CHICAGO -- Nine out of 10 Americans who tried to buy their own health insurance failed, either because the price was too steep or because they were denied coverage due to a current medical problem, a study said on Thursday.

The findings by the nonprofit research group Commonwealth Fund come as more U.S. employers have stopped offering workers health insurance -- with runaway medical costs the most frequently cited reason.
There were 46.6 million uninsured Americans last year, or nearly 16 percent of the population, according to U.S.
Census Bureau figures which represented a slight gain from a year earlier. Among the fastest-growing segments of the newly uninsured were those with jobs.

For employers still providing health insurance, more are promoting higher-deductible plans, which is leading to burdensome medical and credit-card debt, the Commonwealth Fund study found.

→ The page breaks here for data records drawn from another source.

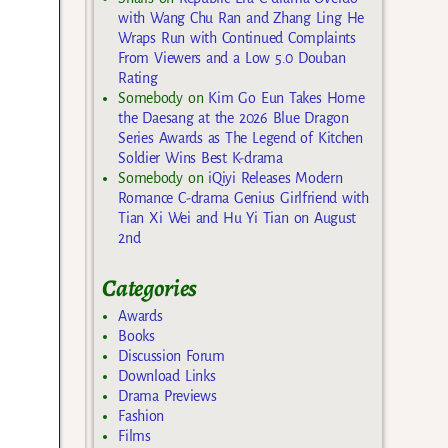
with Wang Chu Ran and Zhang Ling He
Wraps Run with Continued Complaints
From Viewers and a Low 5.0 Douban
Rating
Somebody
on
Kim Go Eun Takes Home
the Daesang at the 2026 Blue Dragon
Series Awards as The Legend of Kitchen
Soldier Wins Best K-drama
Somebody
on
iQiyi Releases Modern
Romance C-drama Genius Girlfriend with
Tian Xi Wei and Hu Yi Tian on August
2nd
Categories
Awards
Books
Discussion Forum
Download Links
Drama Previews
Fashion
Films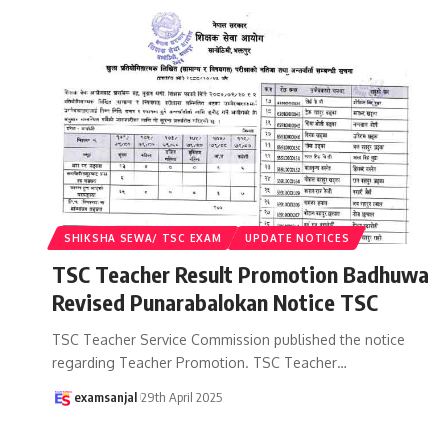
SHIKSHA SEWA/ TSC EXAM
UPDATE NOTICES
TSC Teacher Result Promotion Badhuwa
Revised Punarabalokan Notice TSC
TSC Teacher Service Commission published the notice
regarding Teacher Promotion. TSC Teacher
…
examsanjal
29th April 2025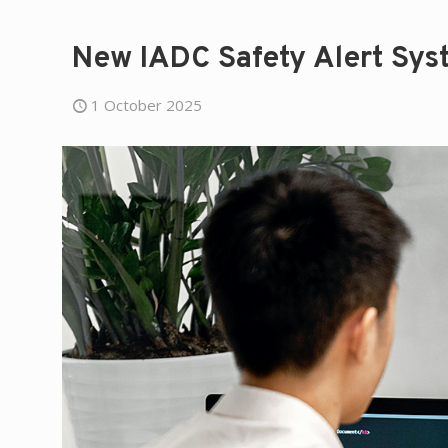
New IADC Safety Alert Sys
1 October 2025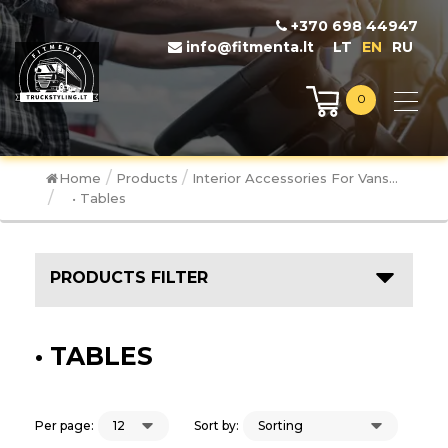
+370 698 44947
info@fitmenta.lt
LT
EN
RU
0
/
/
Home
Products
Interior Accessories For Vans...
/
• Tables
PRODUCTS FILTER
• TABLES
Per page:
Sort by: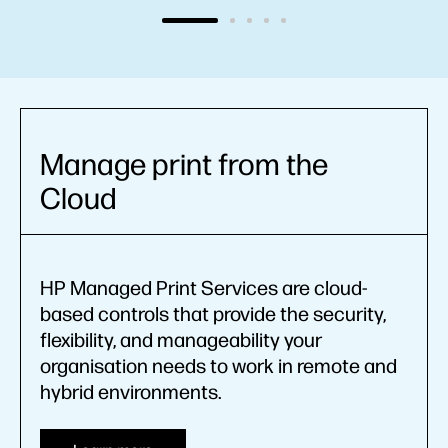
Manage print from the
Cloud
HP Managed Print Services are cloud-
based controls that provide the security,
flexibility, and manageability your
organisation needs to work in remote and
hybrid environments.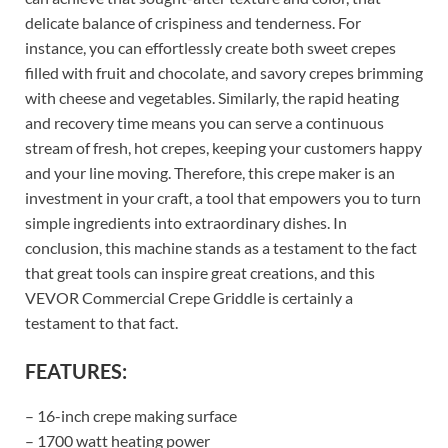
delicate balance of crispiness and tenderness. For
instance, you can effortlessly create both sweet crepes
filled with fruit and chocolate, and savory crepes brimming
with cheese and vegetables. Similarly, the rapid heating
and recovery time means you can serve a continuous
stream of fresh, hot crepes, keeping your customers happy
and your line moving. Therefore, this crepe maker is an
investment in your craft, a tool that empowers you to turn
simple ingredients into extraordinary dishes. In
conclusion, this machine stands as a testament to the fact
that great tools can inspire great creations, and this
VEVOR Commercial Crepe Griddle is certainly a
testament to that fact.
FEATURES:
– 16-inch crepe making surface
– 1700 watt heating power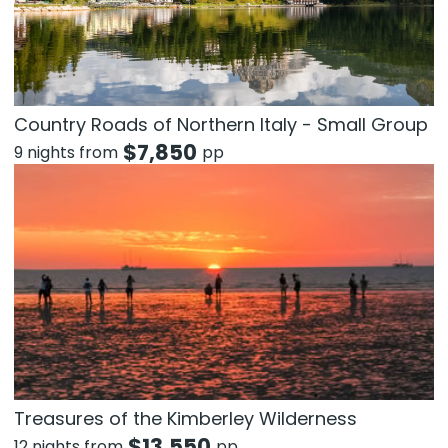
Country Roads of Northern Italy - Small Group
$
7,850
9 nights from
pp
Treasures of the Kimberley Wilderness
$
13,550
12 nights from
pp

"People are being squeezed as employer coverage is either not available or contains very high out-of-pocket costs," said Karen Davis, president of the Commonwealth Fund.

"The alternative of last resort -- to seek individual health insurance -- is not a safe haven," she told Reuters.

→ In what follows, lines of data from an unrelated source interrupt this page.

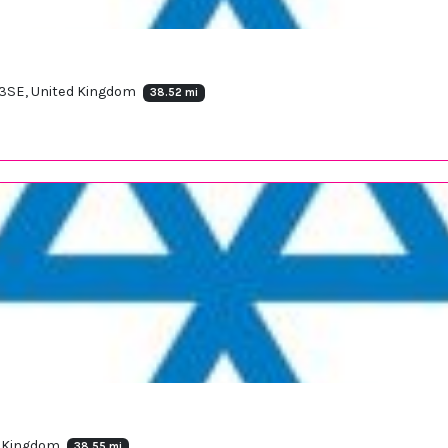
 3SE, United Kingdom
38.52 mi
d Kingdom
38.55 mi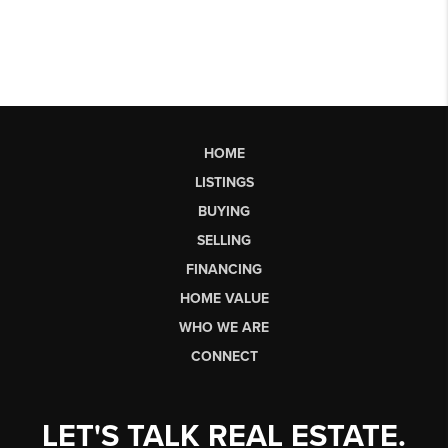
HOME
LISTINGS
BUYING
SELLING
FINANCING
HOME VALUE
WHO WE ARE
CONNECT
LET'S TALK REAL ESTATE.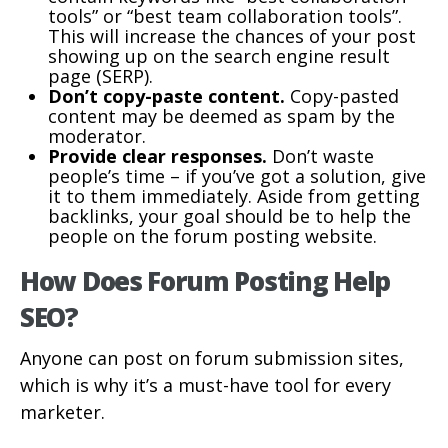
tools” or “best team collaboration tools”.
This will increase the chances of your post
showing up on the search engine result
page (SERP).
Don’t copy-paste content.
Copy-pasted
content may be deemed as spam by the
moderator.
Provide clear responses.
Don’t waste
people’s time – if you’ve got a solution, give
it to them immediately. Aside from getting
backlinks, your goal should be to help the
people on the forum posting website.
How Does Forum Posting Help
SEO?
Anyone can post on forum submission sites,
which is why it’s a must-have tool for every
marketer.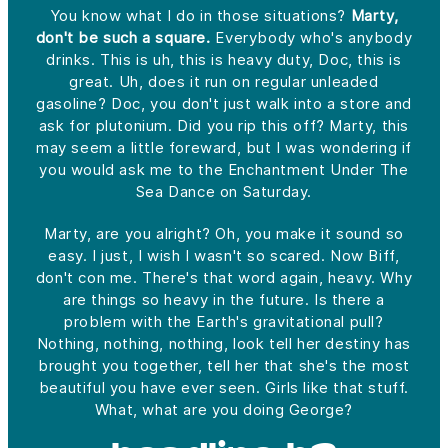
You know what I do in those situations?
Marty,
don't be such a square.
Everybody who's anybody
drinks. This is uh, this is heavy duty, Doc, this is
great. Uh, does it run on regular unleaded
gasoline? Doc, you don't just walk into a store and
ask for plutonium. Did you rip this off? Marty, this
may seem a little foreward, but I was wondering if
you would ask me to the Enchantment Under The
Sea Dance on Saturday.
Marty, are you alright? Oh, you make it sound so
easy. I just, I wish I wasn't so scared. Now Biff,
don't con me. There's that word again, heavy. Why
are things so heavy in the future. Is there a
problem with the Earth's gravitational pull?
Nothing, nothing, nothing, look tell her destiny has
brought you together, tell her that she's the most
beautiful you have ever seen. Girls like that stuff.
What, what are you doing George?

For those who need to get health insurance on their own, the high cost is a significant barrier, Commonwealth found.

About 43 percent of those with individual coverage spent more than 5 percent of their income on health premiums, compared to 14 percent insured through employer plans, the study found.

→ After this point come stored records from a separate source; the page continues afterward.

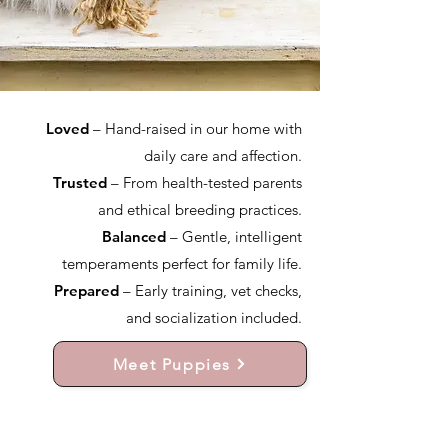
Loved
– Hand-raised in our home with
daily care and affection.
Trusted
– From health-tested parents
and ethical breeding practices.
Balanced
– Gentle, intelligent
temperaments perfect for family life.
Prepared
– Early training, vet checks,
and socialization included.
Meet Puppies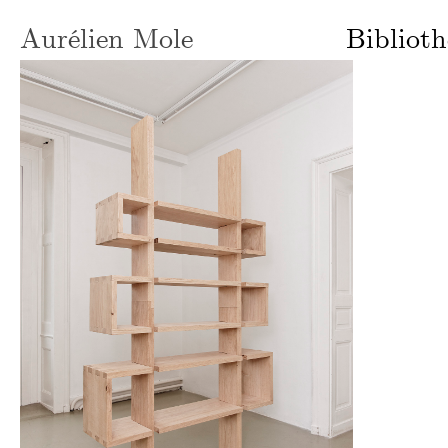
Aurélien Mole
Bibliot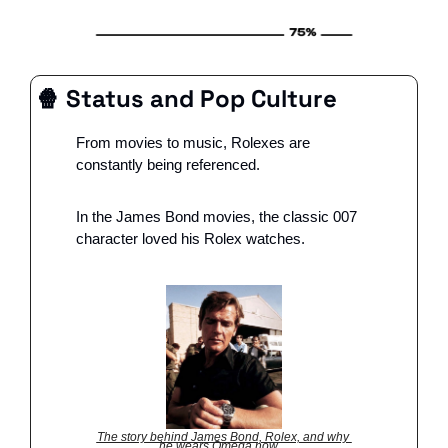
🍿
 Status and Pop Culture
From movies to music, Rolexes are 
constantly being referenced.
In the James Bond movies, the classic 007 
character loved his Rolex watches.
The story behind James Bond, Rolex, and why 
he wears Omega now…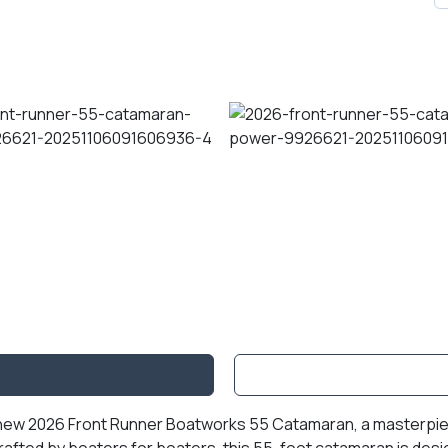
l-new 2026 Front Runner Boatworks 55 Catamaran, a masterpiec
Crafted by boaters for boaters, this 55-foot catamaran is desi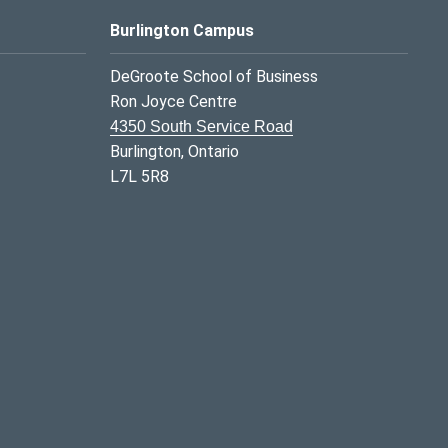
Burlington Campus
DeGroote School of Business
Ron Joyce Centre
4350 South Service Road
Burlington, Ontario
L7L 5R8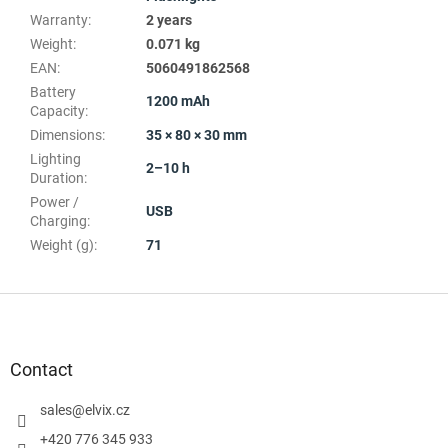
Warranty
:
2 years
Weight
:
0.071 kg
EAN
:
5060491862568
Battery
1200 mAh
Capacity
:
Dimensions
:
35 × 80 × 30 mm
Lighting
2–10 h
Duration
:
Power /
USB
Charging
:
Weight (g)
:
71
F
o
o
t
Contact
e
r
sales
@
elvix.cz
+420 776 345 933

In all, 89 percent of people seeking to buy individual health insurance in the last three years did not do so, the study said.

One in five people were turned down or charged a higher premium for individual insurance because of an existing medical condition. Nearly 60 percent of those who sought individual health insurance did not buy it because they could not afford it.

Researchers polled 1,878 people aged 19 to 64 in telephone interviews from August 2005 through January 2006. The study has a margin of error of 2 percentage points.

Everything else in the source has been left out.